Clan cultures display strong teamwork.
Think for a moment about the Google organization. What comes to mind? Probably words like "flexible", "innovative", or perhaps "fun corporate culture", right?
Now think about a government department, or a university. When you envisage organizations like these, words like "stable", "dependable", and "steadfast" are more likely to come to mind.
All companies have their own unique culture. Some companies are effective and successful because they're fast, adaptable, and always at the cutting edge. Others are known for their slow, steady evolution, their dependable values, and their longevity.
Understanding your own corporate culture is important, because that culture will affect the decisions you make, the processes you want to implement, and the results you can expect from your teams. But correctly identifying a corporate culture can be tricky!
This is where the Competing Values Framework comes in. The Competing Values Framework not only makes it easier for companies to identify their corporate culture, but it also helps leaders make the right decisions, recognize and work with the contradictions inherent in their organization, and improve value and effectiveness.

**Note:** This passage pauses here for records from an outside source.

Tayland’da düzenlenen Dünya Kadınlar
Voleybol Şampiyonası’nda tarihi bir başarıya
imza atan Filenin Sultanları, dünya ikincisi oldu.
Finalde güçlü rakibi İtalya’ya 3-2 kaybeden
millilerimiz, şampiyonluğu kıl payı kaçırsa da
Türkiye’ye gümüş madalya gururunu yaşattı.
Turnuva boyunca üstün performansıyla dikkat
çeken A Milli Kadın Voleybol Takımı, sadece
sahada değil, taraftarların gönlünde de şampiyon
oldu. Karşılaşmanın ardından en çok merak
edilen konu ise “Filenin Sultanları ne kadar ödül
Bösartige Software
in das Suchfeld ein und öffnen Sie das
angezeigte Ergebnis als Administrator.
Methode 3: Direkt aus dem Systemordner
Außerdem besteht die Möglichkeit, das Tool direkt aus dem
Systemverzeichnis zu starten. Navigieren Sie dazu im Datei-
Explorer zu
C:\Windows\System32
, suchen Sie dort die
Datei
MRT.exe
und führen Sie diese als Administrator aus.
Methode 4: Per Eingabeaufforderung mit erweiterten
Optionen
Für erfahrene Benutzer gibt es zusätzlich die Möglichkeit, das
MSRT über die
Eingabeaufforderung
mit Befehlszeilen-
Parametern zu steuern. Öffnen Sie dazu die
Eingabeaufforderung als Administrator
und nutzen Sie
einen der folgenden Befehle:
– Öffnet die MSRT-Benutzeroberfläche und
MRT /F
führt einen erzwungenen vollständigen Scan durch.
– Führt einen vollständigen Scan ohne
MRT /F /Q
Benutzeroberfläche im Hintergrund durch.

In this article we'll look at exactly what the Competing Values Framework model is, and we'll show you how you can use it in your work place to improve your own and your team's performance.

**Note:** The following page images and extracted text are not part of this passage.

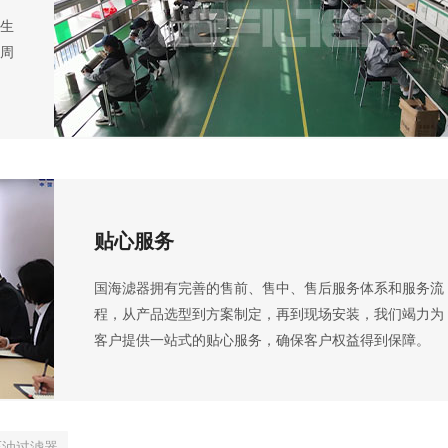
生
周
贴心服务
国海滤器拥有完善的售前、售中、售后服务体系和服务流
程，从产品选型到方案制定，再到现场安装，我们竭力为
客户提供一站式的贴心服务，确保客户权益得到保障。
压油过滤器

The Competing Values Framework (CVF) was first published in 1981 by R.E. Quinn and J. Rorbaugh, as a result of their research into organizational culture and leadership.
The CVF was created to help an organization understand its culture, and to determine what makes it truly effective.
The model is based on the finding that most organizations can be described using two dimensions, represented by a horizontal and vertical axis each running between opposite or "competing" values. In practice, this means that even the most transformational and innovative companies have somewhat predictable patterns. What's great about the CVF is that it helps organizations to locate their starting point, and to predict what tensions and trade-offs they can expect when implementing change.